Der Nutzen für den Handel ist die kompetente Vorauswahl durch den Großhändler. Nur Qualitätsprodukte schaffen den Sprung. Die Produkte müssen ein Plus, einen Mehrwert haben, damit sie Eco-Plus Produkte werden. „Was die Qualitäten anbelangt, wollen wir in der Champions-League mitspielen“, so Kerschner.

Auf Messen und durch die Suche im Internet findet Eco-Plus Hersteller, die geeignete Produkte für das Sortiment haben. Es kommt auch vor, dass Handelskunden spezielle Wünsche an Eco-Plus herantragen. Authentische, wohlschmeckende, biologische Lebensmittel, aus transparenten Rohstoffherkünften und sicheren Produktionsprozessen müssen es sein.

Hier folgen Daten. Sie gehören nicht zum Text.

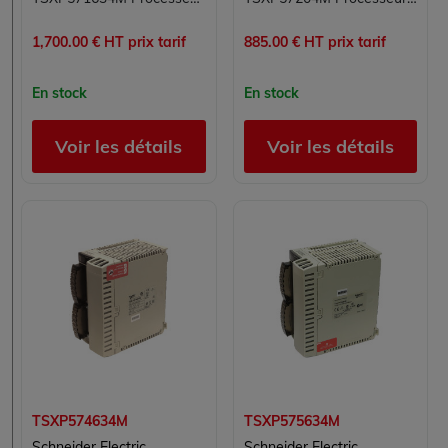
1,700.00 € HT prix tarif
885.00 € HT prix tarif
En stock
En stock
Voir les détails
Voir les détails
TSXP574634M
TSXP575634M
Schneider Electric
Schneider Electric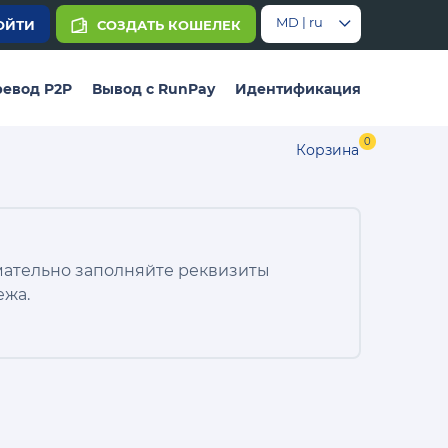
MD | ru
ОЙТИ
СОЗДАТЬ КОШЕЛЕК
евод P2P
Вывод с RunPay
Идентификация
0
Корзина
ательно заполняйте реквизиты
ежа.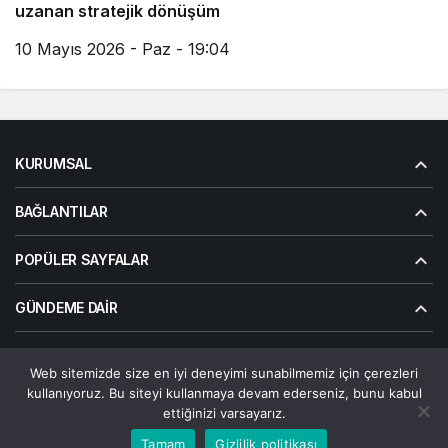
uzanan stratejik dönüşüm
10 Mayıs 2026 - Paz - 19:04
KURUMSAL
BAĞLANTILAR
POPÜLER SAYFALAR
GÜNDEME DAIR
Web sitemizde size en iyi deneyimi sunabilmemiz için çerezleri
© Telif Hakkı 2026, Tüm Hakları Saklıdır | Alanalp İnternet
kullanıyoruz. Bu siteyi kullanmaya devam ederseniz, bunu kabul
Çözümler
ettiğinizi varsayarız.
Çerez Politikası
Gizlilik Politikası
Hakkımızda
Bize Ulaşın
Bu web sitesinde en iyi deneyimi yaşamanızı sağlamak
Tamam
Gizlilik politikası
Kabul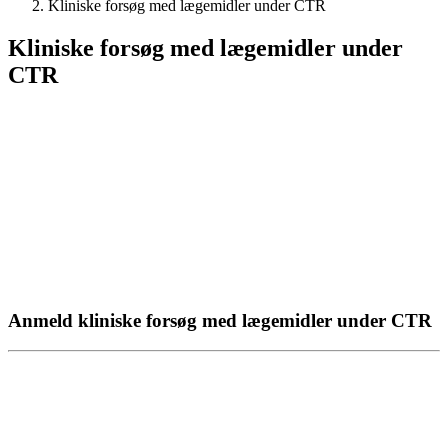
Kliniske forsøg med lægemidler under CTR
Kliniske forsøg med lægemidler under
CTR
Anmeld kliniske forsøg med lægemidler under CTR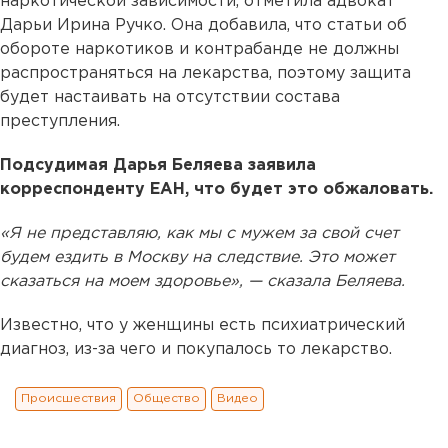
наркотической зависимости, отметила адвокат
Дарьи Ирина Ручко. Она добавила, что статьи об
обороте наркотиков и контрабанде не должны
распространяться на лекарства, поэтому защита
будет настаивать на отсутствии состава
преступления.
Подсудимая Дарья Беляева заявила
корреспонденту ЕАН, что будет это обжаловать.
«Я не представляю, как мы с мужем за свой счет
будем ездить в Москву на следствие. Это может
сказаться на моем здоровье», — сказала Беляева.
Известно, что у женщины есть психиатрический
диагноз, из-за чего и покупалось то лекарство.
Происшествия
Общество
Видео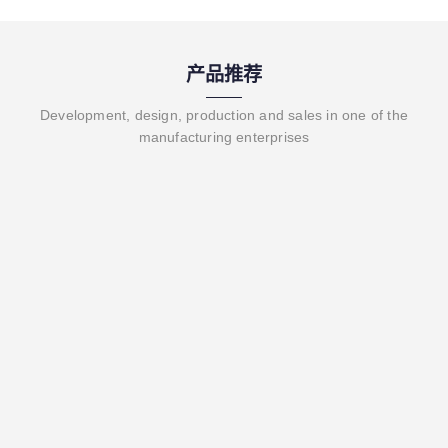
产品推荐
Development, design, production and sales in one of the
manufacturing enterprises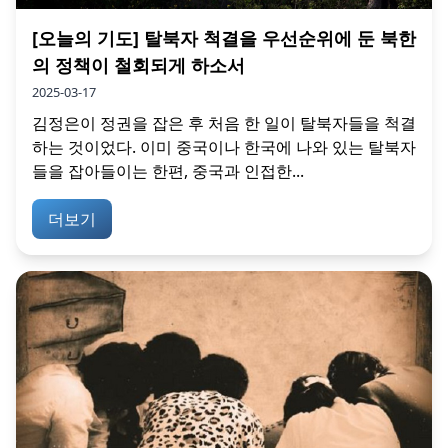
[오늘의 기도] 탈북자 척결을 우선순위에 둔 북한
의 정책이 철회되게 하소서
2025-03-17
김정은이 정권을 잡은 후 처음 한 일이 탈북자들을 척결
하는 것이었다. 이미 중국이나 한국에 나와 있는 탈북자
들을 잡아들이는 한편, 중국과 인접한...
더보기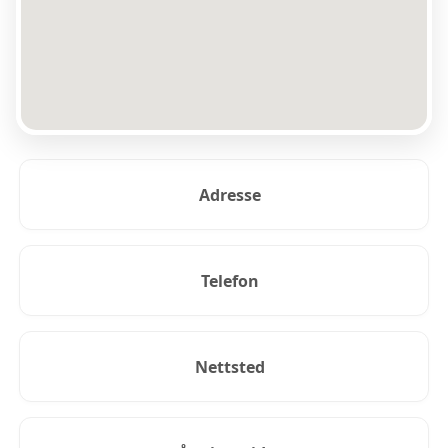
Adresse
Telefon
Nettsted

Der Einsatz natürlicher Aromen kann dazu führen, dass Eco-Plus ein Produkt nicht ins Sortiment aufnimmt. Palmöl als Zutat schätzt der Großhändler ebenfalls nicht. Auch Verpackung und Aufmachung müssen stimmen. Wenig Inhalt, viel Verpackung sieht Eco-Plus nicht gerne. Kleinpackungen bei geschnittener Ware, um Preisschwellen einzuhalten, nimmt Eco-Plus nicht ins Sortiment.

Eco-Plus bietet Bio-Produkte mit Potenzial, exzellente Feinkost in Bio-Qualität. Der Inhaber und alle Mitarbeiter stehen mit Leidenschaft hinter den Produkten der Lieferanten. So vermittelt das Unternehmen Lebensmittelkultur.